Back to school doesn’t mean back to tech upgrades. As inflation rises without wage growth matching it, and consumer confidence worsens, parents are going online more to find deals, even if they aren’t necessarily buying new tech products, according to Deloitte’s 19th Back-to-School survey.
For the fourth straight year, back-to-school shoppers will spend less per child — $557 — as inflation continues to rise, and 57% of parents believe the economy will get worse in the second half of the year. That’s the highest percentage since the onset of the COVID pandemic in 2020, the survey said.
And that spending will be lower on tech, averaging $417, down 16% from $498 last year. Conversely, parents will spend $323 on clothing, a 22% increase over last year’s $264, as clothing costs rise.

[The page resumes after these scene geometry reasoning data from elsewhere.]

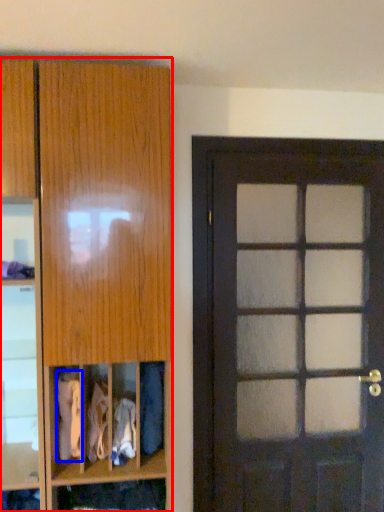 Question: Which object is further to the camera taking this photo, cabinetry (highlighted by a red box) or clothing (highlighted by a blue box)?

Choices:
 (A) cabinetry
 (B) clothing

Answer: (B) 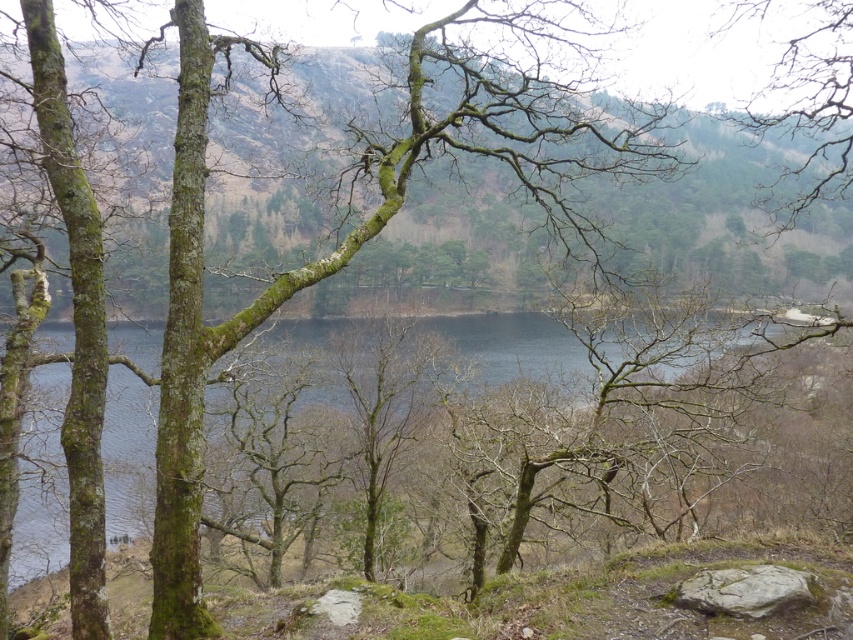 Does dark blue water at center appear over gray rough rock at lower right?

Indeed, dark blue water at center is positioned over gray rough rock at lower right.

Based on the photo, does dark blue water at center appear on the right side of gray rough rock at lower right?

No, dark blue water at center is not to the right of gray rough rock at lower right.

Image resolution: width=853 pixels, height=640 pixels. I want to click on dark blue water at center, so click(618, 445). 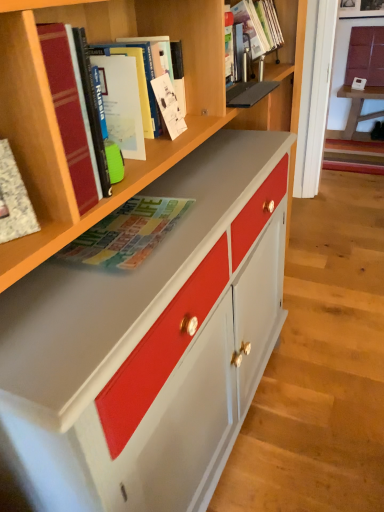 Question: In terms of height, does matte hardcover book at upper center, which is counted as the fourth book, starting from the front, look taller or shorter compared to white textured notebook at left, which is the 6th book from back to front?

Choices:
 (A) short
 (B) tall

Answer: (B)

Question: Considering the positions of point (145, 89) and point (0, 140), is point (145, 89) closer or farther from the camera than point (0, 140)?

Choices:
 (A) closer
 (B) farther

Answer: (B)

Question: Which object is positioned farthest from the hardcover book at upper left, positioned as the second book in front-to-back order?

Choices:
 (A) matte white cabinet at upper right
 (B) matte white table at upper right
 (C) matte plastic book at upper center, which is the 6th book from front to back
 (D) white paper at upper center, the second book from the back
 (E) matte paper map at upper left

Answer: (A)

Question: Based on their relative distances, which object is farther from the matte paper map at upper left?

Choices:
 (A) matte plastic book at upper center, the first book positioned from the back
 (B) white paper at upper center, which appears as the fifth book when viewed from the front
 (C) matte hardcover book at upper center, which is counted as the fourth book, starting from the front
 (D) matte white table at upper right
 (E) matte white cabinet at upper right

Answer: (E) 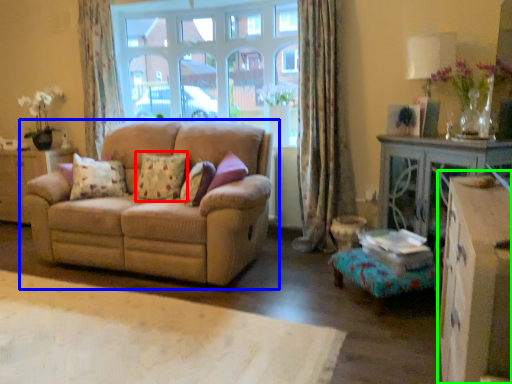 Question: Considering the real-world distances, which object is closest to pillow (highlighted by a red box)? studio couch (highlighted by a blue box) or dresser (highlighted by a green box).

Choices:
 (A) studio couch
 (B) dresser

Answer: (A) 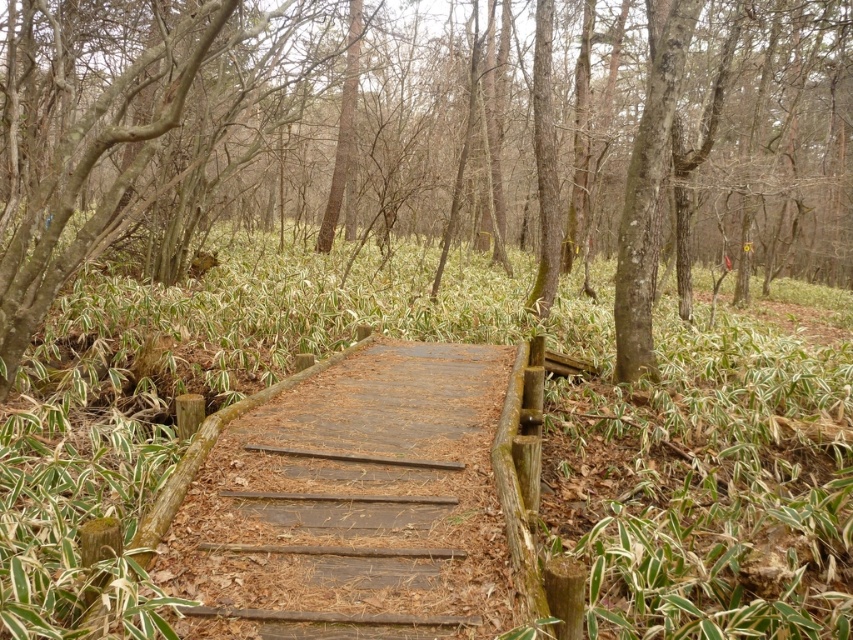 In the scene shown: You are a hiker who wants to cross the brown wood bridge at center. You notice the weathered wood path at center is below it. Can you step directly from the bridge onto the path without needing to climb or jump?

The brown wood bridge at center is taller than the weathered wood path at center, so you would need to climb or jump down from the bridge to reach the path.

You are a hiker standing on the weathered wood path at center and want to take a photo of the green leafy plants at center. Since the plants are much taller than the path, will you need to adjust your camera angle upwards to capture them in the frame?

Yes, you will need to adjust your camera angle upwards to capture the green leafy plants at center because they are much taller than the weathered wood path at center.

You are a hiker carrying a heavy backpack and need to cross the brown wood bridge at center. Considering the green leafy plants at center nearby, which object is bigger in size?

The brown wood bridge at center has a larger size compared to the green leafy plants at center, so the bridge is bigger.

To gather its findings, Deloitte tabbed an independent research panel, which conducted an online survey of 1,207 parents with at least one child entering grades K to 12 this fall. The research was performed from May 22 to May 29, with a margin of error of plus- or minus-3 percentage points.
Less tech spending
Thanks to the AI boom that has led to “RAMageddon” — a global memory chip supply shortage — prices for all types of tech products are significantly higher. Laptops, phones and gaming consoles are hundreds of dollars more expensive, and that won’t ease any time soon.
Accordingly, parents are holding back on tech purchases for the new school year, Deloitte found. Back-to-school shoppers will spend $81 less on tech, which the survey said includes computers and hardware, gadgets and digital subscriptions.
Gone are the days of rushing to upgrade. A CNET Group TechPulse Research Study found that 73% will keep their devices as long as they still work, and 76% won’t upgrade until they think the new devices are “clearly worth it.”
An online arsenal
Amid worries about the economy, parents are maximizing the internet to get the best bang for their buck. The survey found that 80% of people are using at least one internet tactic, and the more they use, the more they spend. Folks using search, social media and generative AI (like ChatGPT, Gemini and Claude) will spend $737 per child this year — $206 more than parents who are using search and social but not AI, the survey found.
Retailers should take note of the correlation, the survey advises. “The implication is clear: The more digitally engaged the shopper, the greater the spending potential,” the authors said.
But Deloitte found that back-to-school shoppers are using the internet to learn about promotional events, such as those offered by major merchants like Amazon, Walmart and Target. The survey found that 68% of parents plan to shop during these promos, and 54% said that they often make unplanned purchases spurred by promos and discounts.
These price hunters often wind up spending more as they stretch their budgets to cover more items, the survey said. The researchers classified 31% of parents as “hyper-value seekers,” which are those who use four or more of these strategies: switching to a cheaper brand, choosing a private label over name brands, shopping at more affordable retailers, buying in bulk and using cashback websites. These parents will spend 14% more.
Gen AI’s influence is backed up by recent data. A May report from Adobe Analytics found that consumers who referred to retail websites via AI tools spent 53% more money than shoppers who didn’t. The data showed that people using AI for shopping recommendations stay longer on retailer websites and are more likely to buy something.
Deloitte told CNET that the surveyed parents plan to use AI in various ways this year — comparing prices (22%), researching products (19%), finding new products (15%), budgeting expenses (15%), reading reviews (14%) and completing purchases (10%).
Deloitte said that 67% of retail executives surveyed will have tailored experiences, targeted campaigns and loyalty programs driven by AI within the next year.